Mike Stone hatte inzwischen bereits auf dem Sofa Platz genommen, streckte die langen Beine aus und lehnte sich lässig zurück. Natalie war sich darüber im Klaren, dass es ein eigenwillig eingerichteter Raum war, voller Einzelstücke, die nicht unbedingt zueinander passten, ihr jedoch gefielen. So standen da drei große, gemütliche Polstersessel, jeder anders gemustert, und dazu unter dem Fenster ein langes, einladendes braunes Samtsofa, auf dem es sich ihr Klient gerade sichtlich bequem gemacht hatte.

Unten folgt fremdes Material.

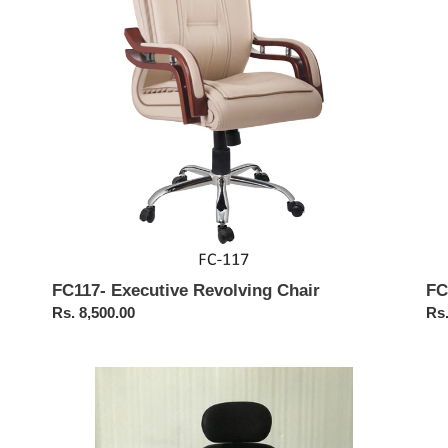
FC117- Executive Revolving Chair
FC
Regular
Rs. 8,500.00
Reg
Rs.
price
pri
FC465-
FC
ESLO
Op
High
Hig
Back
Ba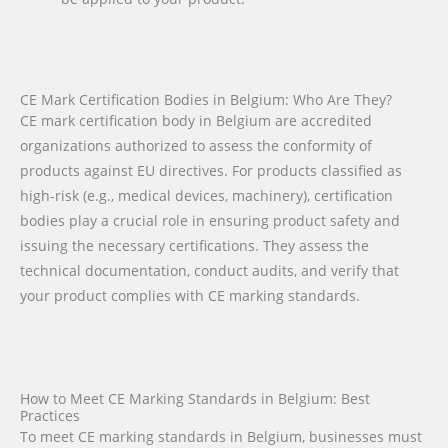
CE Mark Certification Bodies in Belgium: Who Are They?
CE mark certification body in Belgium are accredited
organizations authorized to assess the conformity of
products against EU directives. For products classified as
high-risk (e.g., medical devices, machinery), certification
bodies play a crucial role in ensuring product safety and
issuing the necessary certifications. They assess the
technical documentation, conduct audits, and verify that
your product complies with CE marking standards.
How to Meet CE Marking Standards in Belgium: Best
Practices
To meet CE marking standards in Belgium, businesses must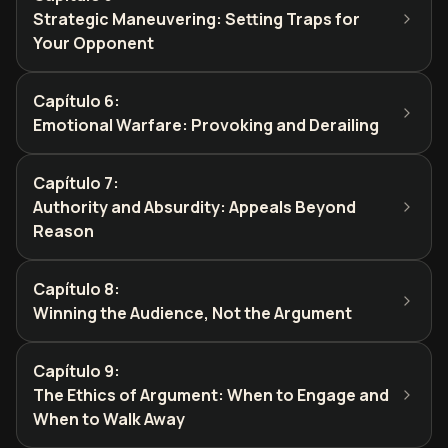
Strategic Maneuvering: Setting Traps for
Your Opponent
Capítulo 6
:
Emotional Warfare: Provoking and Derailing
Capítulo 7
:
Authority and Absurdity: Appeals Beyond
Reason
Capítulo 8
:
Winning the Audience, Not the Argument
Capítulo 9
:
The Ethics of Argument: When to Engage and
When to Walk Away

Vor der gegenüberliegenden Wand befand sich eine dem neuesten Stand der Technik entsprechende Heimkinoanlage, die sie immer noch abbezahlte, und zur Rechten ihres Besuchers säumten Einbauregale voller Bücher die Wand bis zur Decke. Auf dem antiken Mahagonischreibtisch davor stand ein hypermoderner Laptop neben einer altmodischen grünen Leselampe. Ein runder, farbenprächtiger Teppich auf den polierten Buchsbaumdielen verlieh dem Raum Wärme und einen Hauch von orientalischem Flair. Anstelle eines Couchtisches waren überall Beistelltische in allen Größen und Formen verteilt, die wiederum allerlei Zierat schmückte, den Natalie auf Flohmärkten erstanden hatte. Zu beiden Seiten des Sofas sorgten Stehlampen mit goldbefransten Schirmen für sanftes Licht, wenn Natalie abends fernsah. Eine Freundin hatte einmal bemerkt, dass die Einrichtung ihres Wohnzimmers genauso war wie Natalie selbst: schwer auf etwas Bestimmtes festzulegen.

„Sie sind sehr pünktlich“, meinte Natalie nun mit einem Blick auf ihre Uhr, während sie zu ihrem Schreibtischstuhl ging. Es war exakt fünf Uhr, wie sie es als Termin vereinbart hatten.